PREMIERE'S REVIEW (posted 10/18/07)
Two and a half stars

Vampires have been re-imagined and reinterpreted to the point where they've become filtered down into mournful, sappy Goths or superheroes — but what they haven't been for a very long time is scary. 30 Days of Night, if nothing else, corrects this oversight and delivers some onscreen vamps worth cowering in fear from.

Based on the Steve Niles–Ben Templesmith graphic novel, 30 Days has a relatively simple premise: Sun-adverse vampires descend upon a tiny Alaska town on the eve of its month-long period of 24-hour darkness. Speaking in a guttural language all their own with pitch black eyes and rows of teeth that make them resemble walking sharks, these screeching vampires are eating machines. And I mean "screeching" — their pre-strike battle cry is as excruciating as nails on a chalkboard in THX surround sound, which is kept cranked to 11 throughout the film.

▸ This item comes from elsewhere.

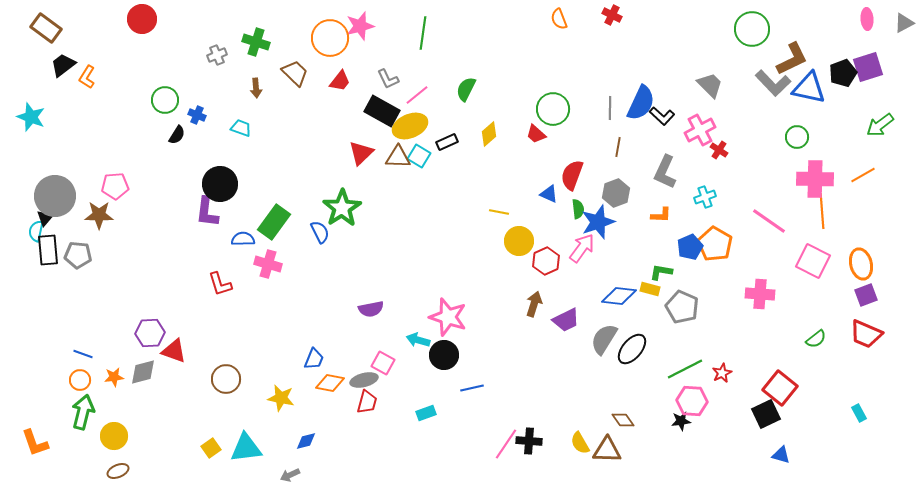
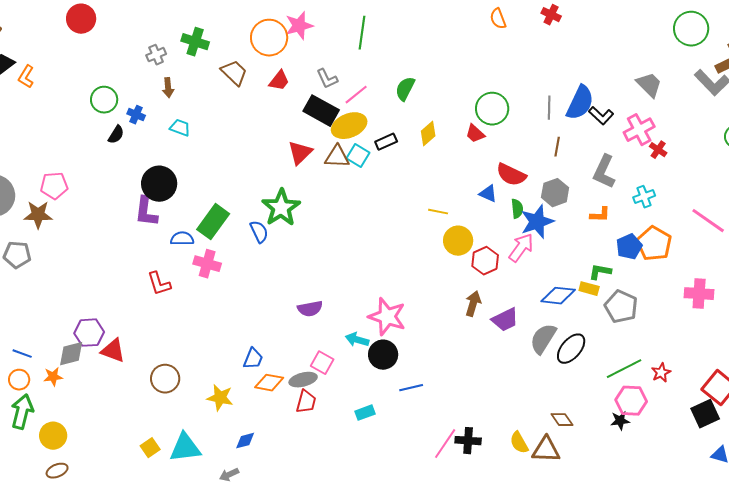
brown arrow: (256, 88) -> (168, 88), moved
red semicircle: (572, 175) -> (511, 175), turned -84
gray diamond: (143, 372) -> (71, 354), moved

Once their arrival has been properly heralded by a straggly stranger (a suitably unsettling Foster, playing Renfield as a homeless street crazy), the vampires swiftly get to the feasting. The few remaining townsfolk eventually hole up alongside the local sheriff (Hartnett) and his estranged wife (George), and try to survive until dawn comes…in a few weeks' time.

Slade, a music video director who made a big splash with the sexual predator–themed shocker Hard Candy, does his best to give 30 Days the same kind of skewed, otherwordly look that artist Templesmith achieved on page — and often succeeds. In the few instances where he fails, however, it becomes momentarily difficult to see Barrow, Alaska, as anything but a fake snow–covered soundstage. While problems in logic are as tied into the fabric of horror films as fake blood and toplessness, the movie also, initially, asks you to believe that these vampires are so intelligent and well-prepared that they sneak around and steal everyone's cell phones prior to the attack (which is, in itself, tough to swallow) but then dumb enough to allow the few survivors easy access to a hardware store full of potential weapons. Then there's "The Muffin Monster," a giant, metal-chewing trash-compactor machine with a cute nickname whose introduction and related "foreshadowing" is so ham-fisted that might as well be called "The Thing-You'll-See-People-Chucked-Into-Later-in-the-Film Monster," And Hartnett continues to be a less-than-charismatic film presence — he's handsome and delivers his lines with plenty of scowl, but he's so bloodless that he never once earns your sympathy. It's made even worse in his scenes with Foster, who crackles with palatable intensity.

But apart from its few flaws (which, considering the state of horror movies lately, are fairly minimal), Slade orchestrates events in 30 Days like a true horror fan; meaning, it's nasty, there are plenty of cheer-inducing gory deaths (assuming you're the type who cheers at cool death scenes — one character's beheading is particularly gruesome), but it's all pulled off with a firm sense of the fun in being scared.